◆ Work to complete
Down to the last line, write out the entries below exactly and omit all pictures.

(Source records)

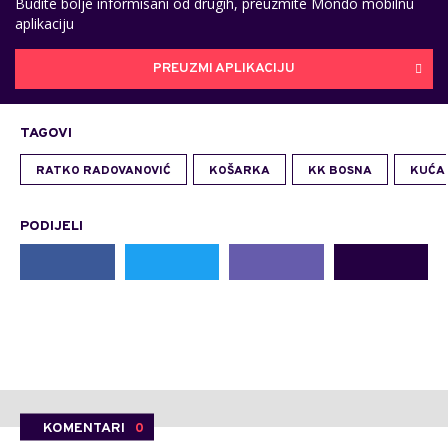
Budite bolje informisani od drugih, preuzmite Mondo mobilnu
aplikaciju
PREUZMI APLIKACIJU
TAGOVI
RATKO RADOVANOVIĆ
KOŠARKA
KK BOSNA
KUĆA 
PODIJELI
KOMENTARI
0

(End Source records)

◆ Exercise solution
Budite bolje informisani od drugih, preuzmite Mondo mobilnu
aplikaciju
PREUZMI APLIKACIJU
TAGOVI
RATKO RADOVANOVIĆ
KOŠARKA
KK BOSNA
KUĆA 
PODIJELI
KOMENTARI
0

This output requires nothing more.